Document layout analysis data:
▼
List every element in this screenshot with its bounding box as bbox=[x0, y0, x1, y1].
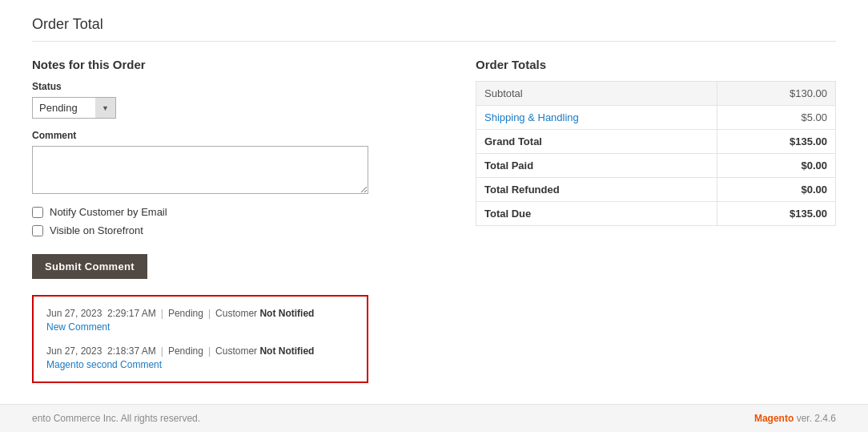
status-select-container[interactable]: PendingProcessingCompleteClosedCanceled bbox=[32, 97, 116, 119]
order-totals-table: Subtotal$130.00Shipping & Handling$5.00G… bbox=[476, 81, 836, 226]
visible-checkbox-row: Visible on Storefront bbox=[32, 224, 444, 236]
version-number: ver. 2.4.6 bbox=[797, 413, 836, 424]
comments-box: Jun 27, 2023 2:29:17 AM|Pending|Customer… bbox=[32, 295, 368, 383]
section-title: Order Total bbox=[32, 16, 836, 42]
right-column: Order Totals Subtotal$130.00Shipping & H… bbox=[476, 58, 836, 383]
status-label: Status bbox=[32, 81, 444, 92]
comment-field: Comment bbox=[32, 130, 444, 196]
totals-amount: $130.00 bbox=[717, 82, 836, 106]
totals-amount: $0.00 bbox=[717, 178, 836, 202]
totals-row: Shipping & Handling$5.00 bbox=[476, 106, 836, 130]
magento-brand: Magento bbox=[754, 413, 794, 424]
totals-amount: $135.00 bbox=[717, 202, 836, 226]
totals-row: Subtotal$130.00 bbox=[476, 82, 836, 106]
comment-entry: Jun 27, 2023 2:29:17 AM|Pending|Customer… bbox=[46, 308, 354, 333]
totals-label: Subtotal bbox=[476, 82, 717, 106]
totals-amount: $5.00 bbox=[717, 106, 836, 130]
notify-checkbox-row: Notify Customer by Email bbox=[32, 206, 444, 218]
comment-entry: Jun 27, 2023 2:18:37 AM|Pending|Customer… bbox=[46, 345, 354, 370]
notes-title: Notes for this Order bbox=[32, 58, 444, 71]
totals-label: Total Due bbox=[476, 202, 717, 226]
comment-textarea[interactable] bbox=[32, 146, 368, 194]
comment-label: Comment bbox=[32, 130, 444, 141]
comment-meta: Jun 27, 2023 2:29:17 AM|Pending|Customer… bbox=[46, 308, 354, 319]
totals-label: Grand Total bbox=[476, 130, 717, 154]
totals-row: Total Due$135.00 bbox=[476, 202, 836, 226]
main-content: Order Total Notes for this Order Status … bbox=[0, 0, 868, 404]
comment-meta: Jun 27, 2023 2:18:37 AM|Pending|Customer… bbox=[46, 345, 354, 357]
version-text: Magento ver. 2.4.6 bbox=[754, 413, 836, 424]
notify-checkbox[interactable] bbox=[32, 207, 43, 218]
order-totals-title: Order Totals bbox=[476, 58, 836, 71]
comment-text: Magento second Comment bbox=[46, 359, 354, 370]
totals-row: Total Paid$0.00 bbox=[476, 154, 836, 178]
totals-row: Total Refunded$0.00 bbox=[476, 178, 836, 202]
totals-row: Grand Total$135.00 bbox=[476, 130, 836, 154]
comment-text: New Comment bbox=[46, 321, 354, 333]
totals-label: Total Refunded bbox=[476, 178, 717, 202]
page-wrapper: Order Total Notes for this Order Status … bbox=[0, 0, 868, 432]
two-col-layout: Notes for this Order Status PendingProce… bbox=[32, 58, 836, 383]
totals-amount: $0.00 bbox=[717, 154, 836, 178]
notify-label: Notify Customer by Email bbox=[50, 206, 167, 218]
status-select[interactable]: PendingProcessingCompleteClosedCanceled bbox=[32, 97, 116, 119]
visible-label: Visible on Storefront bbox=[50, 224, 143, 236]
submit-comment-button[interactable]: Submit Comment bbox=[32, 254, 147, 279]
page-footer: ento Commerce Inc. All rights reserved. … bbox=[0, 404, 868, 432]
status-select-wrapper: PendingProcessingCompleteClosedCanceled bbox=[32, 97, 444, 119]
totals-amount: $135.00 bbox=[717, 130, 836, 154]
totals-label: Total Paid bbox=[476, 154, 717, 178]
copyright-text: ento Commerce Inc. All rights reserved. bbox=[32, 413, 200, 424]
visible-checkbox[interactable] bbox=[32, 225, 43, 236]
totals-label: Shipping & Handling bbox=[476, 106, 717, 130]
left-column: Notes for this Order Status PendingProce… bbox=[32, 58, 444, 383]
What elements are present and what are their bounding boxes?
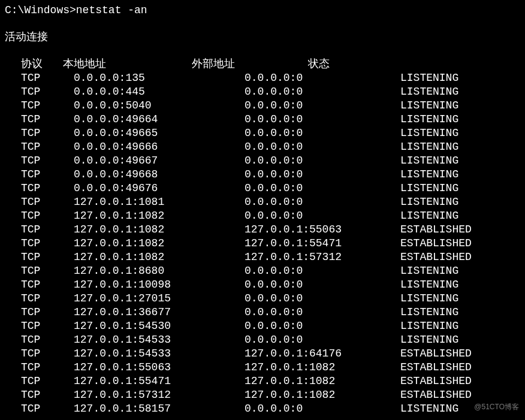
header-proto: 协议 bbox=[21, 58, 63, 71]
cell-state: ESTABLISHED bbox=[400, 374, 472, 388]
table-row: TCP127.0.0.1:86800.0.0.0:0LISTENING bbox=[5, 264, 525, 278]
cell-foreign-address: 127.0.0.1:1082 bbox=[245, 388, 400, 402]
cell-state: ESTABLISHED bbox=[400, 347, 472, 361]
cell-foreign-address: 0.0.0.0:0 bbox=[245, 209, 400, 223]
cell-state: LISTENING bbox=[400, 333, 458, 347]
cell-state: LISTENING bbox=[400, 168, 458, 182]
cell-local-address: 0.0.0.0:135 bbox=[74, 71, 245, 85]
cell-proto: TCP bbox=[21, 278, 74, 292]
cell-proto: TCP bbox=[21, 388, 74, 402]
table-row: TCP0.0.0.0:496670.0.0.0:0LISTENING bbox=[5, 154, 525, 168]
cell-foreign-address: 0.0.0.0:0 bbox=[245, 126, 400, 140]
cell-proto: TCP bbox=[21, 347, 74, 361]
cell-foreign-address: 0.0.0.0:0 bbox=[245, 319, 400, 333]
table-row: TCP0.0.0.0:496640.0.0.0:0LISTENING bbox=[5, 113, 525, 126]
cell-state: LISTENING bbox=[400, 140, 458, 154]
cell-state: LISTENING bbox=[400, 154, 458, 168]
cell-proto: TCP bbox=[21, 182, 74, 195]
table-row: TCP127.0.0.1:545300.0.0.0:0LISTENING bbox=[5, 319, 525, 333]
table-row: TCP0.0.0.0:1350.0.0.0:0LISTENING bbox=[5, 71, 525, 85]
header-local: 本地地址 bbox=[63, 58, 192, 71]
cell-proto: TCP bbox=[21, 374, 74, 388]
cell-proto: TCP bbox=[21, 237, 74, 250]
cell-proto: TCP bbox=[21, 209, 74, 223]
cell-local-address: 0.0.0.0:49676 bbox=[74, 182, 245, 195]
table-row: TCP127.0.0.1:1082127.0.0.1:55471ESTABLIS… bbox=[5, 237, 525, 250]
cell-foreign-address: 0.0.0.0:0 bbox=[245, 99, 400, 113]
table-row: TCP127.0.0.1:545330.0.0.0:0LISTENING bbox=[5, 333, 525, 347]
cell-state: ESTABLISHED bbox=[400, 237, 472, 250]
cell-local-address: 127.0.0.1:1081 bbox=[74, 195, 245, 209]
command-prompt-line: C:\Windows>netstat -an bbox=[5, 4, 525, 17]
cell-local-address: 127.0.0.1:54533 bbox=[74, 333, 245, 347]
table-header-row: 协议本地地址外部地址状态 bbox=[5, 58, 525, 71]
cell-proto: TCP bbox=[21, 126, 74, 140]
cell-foreign-address: 0.0.0.0:0 bbox=[245, 264, 400, 278]
cell-proto: TCP bbox=[21, 140, 74, 154]
table-row: TCP0.0.0.0:496680.0.0.0:0LISTENING bbox=[5, 168, 525, 182]
cell-proto: TCP bbox=[21, 99, 74, 113]
cell-proto: TCP bbox=[21, 195, 74, 209]
table-row: TCP127.0.0.1:1082127.0.0.1:55063ESTABLIS… bbox=[5, 223, 525, 237]
cell-state: LISTENING bbox=[400, 264, 458, 278]
cell-foreign-address: 0.0.0.0:0 bbox=[245, 333, 400, 347]
cell-local-address: 127.0.0.1:1082 bbox=[74, 237, 245, 250]
cell-local-address: 127.0.0.1:36677 bbox=[74, 306, 245, 319]
cell-state: ESTABLISHED bbox=[400, 361, 472, 374]
cell-proto: TCP bbox=[21, 71, 74, 85]
cell-foreign-address: 0.0.0.0:0 bbox=[245, 85, 400, 99]
cell-local-address: 127.0.0.1:55063 bbox=[74, 361, 245, 374]
table-row: TCP127.0.0.1:57312127.0.0.1:1082ESTABLIS… bbox=[5, 388, 525, 402]
table-row: TCP0.0.0.0:496760.0.0.0:0LISTENING bbox=[5, 182, 525, 195]
cell-state: LISTENING bbox=[400, 306, 458, 319]
cell-state: LISTENING bbox=[400, 85, 458, 99]
cell-proto: TCP bbox=[21, 306, 74, 319]
cell-state: LISTENING bbox=[400, 278, 458, 292]
table-row: TCP127.0.0.1:366770.0.0.0:0LISTENING bbox=[5, 306, 525, 319]
cell-foreign-address: 127.0.0.1:55063 bbox=[245, 223, 400, 237]
cell-state: LISTENING bbox=[400, 195, 458, 209]
cell-local-address: 127.0.0.1:54533 bbox=[74, 347, 245, 361]
cell-proto: TCP bbox=[21, 402, 74, 416]
cell-local-address: 127.0.0.1:27015 bbox=[74, 292, 245, 306]
cell-state: LISTENING bbox=[400, 402, 458, 416]
cell-proto: TCP bbox=[21, 113, 74, 126]
cell-local-address: 0.0.0.0:5040 bbox=[74, 99, 245, 113]
cell-state: ESTABLISHED bbox=[400, 388, 472, 402]
table-row: TCP127.0.0.1:10810.0.0.0:0LISTENING bbox=[5, 195, 525, 209]
table-row: TCP127.0.0.1:100980.0.0.0:0LISTENING bbox=[5, 278, 525, 292]
cell-local-address: 0.0.0.0:445 bbox=[74, 85, 245, 99]
table-row: TCP127.0.0.1:55063127.0.0.1:1082ESTABLIS… bbox=[5, 361, 525, 374]
watermark: @51CTO博客 bbox=[474, 400, 519, 414]
header-state: 状态 bbox=[308, 58, 330, 70]
cell-proto: TCP bbox=[21, 168, 74, 182]
cell-state: LISTENING bbox=[400, 71, 458, 85]
cell-foreign-address: 127.0.0.1:1082 bbox=[245, 374, 400, 388]
cell-local-address: 127.0.0.1:57312 bbox=[74, 388, 245, 402]
cell-proto: TCP bbox=[21, 154, 74, 168]
header-foreign: 外部地址 bbox=[192, 58, 308, 71]
cell-foreign-address: 0.0.0.0:0 bbox=[245, 292, 400, 306]
cell-foreign-address: 127.0.0.1:57312 bbox=[245, 250, 400, 264]
cell-state: LISTENING bbox=[400, 99, 458, 113]
table-row: TCP0.0.0.0:50400.0.0.0:0LISTENING bbox=[5, 99, 525, 113]
cell-state: ESTABLISHED bbox=[400, 223, 472, 237]
cell-local-address: 0.0.0.0:49664 bbox=[74, 113, 245, 126]
cell-local-address: 0.0.0.0:49668 bbox=[74, 168, 245, 182]
cell-proto: TCP bbox=[21, 292, 74, 306]
table-row: TCP127.0.0.1:581570.0.0.0:0LISTENING bbox=[5, 402, 525, 416]
cell-foreign-address: 0.0.0.0:0 bbox=[245, 71, 400, 85]
cell-foreign-address: 0.0.0.0:0 bbox=[245, 140, 400, 154]
cell-state: LISTENING bbox=[400, 319, 458, 333]
section-title: 活动连接 bbox=[5, 31, 525, 44]
cell-local-address: 127.0.0.1:54530 bbox=[74, 319, 245, 333]
cell-proto: TCP bbox=[21, 319, 74, 333]
connections-list: TCP0.0.0.0:1350.0.0.0:0LISTENINGTCP0.0.0… bbox=[5, 71, 525, 416]
cell-proto: TCP bbox=[21, 333, 74, 347]
table-row: TCP0.0.0.0:4450.0.0.0:0LISTENING bbox=[5, 85, 525, 99]
cell-state: LISTENING bbox=[400, 126, 458, 140]
table-row: TCP0.0.0.0:496660.0.0.0:0LISTENING bbox=[5, 140, 525, 154]
table-row: TCP127.0.0.1:10820.0.0.0:0LISTENING bbox=[5, 209, 525, 223]
cell-foreign-address: 0.0.0.0:0 bbox=[245, 402, 400, 416]
cell-local-address: 127.0.0.1:58157 bbox=[74, 402, 245, 416]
▲
Work task: Wherever a line of the entries holds the string "bounding", copy that line.

Problem solution:
List every element in this screenshot with its bounding box as bbox=[x0, y0, x1, y1].
What elements are present and what are their bounding boxes?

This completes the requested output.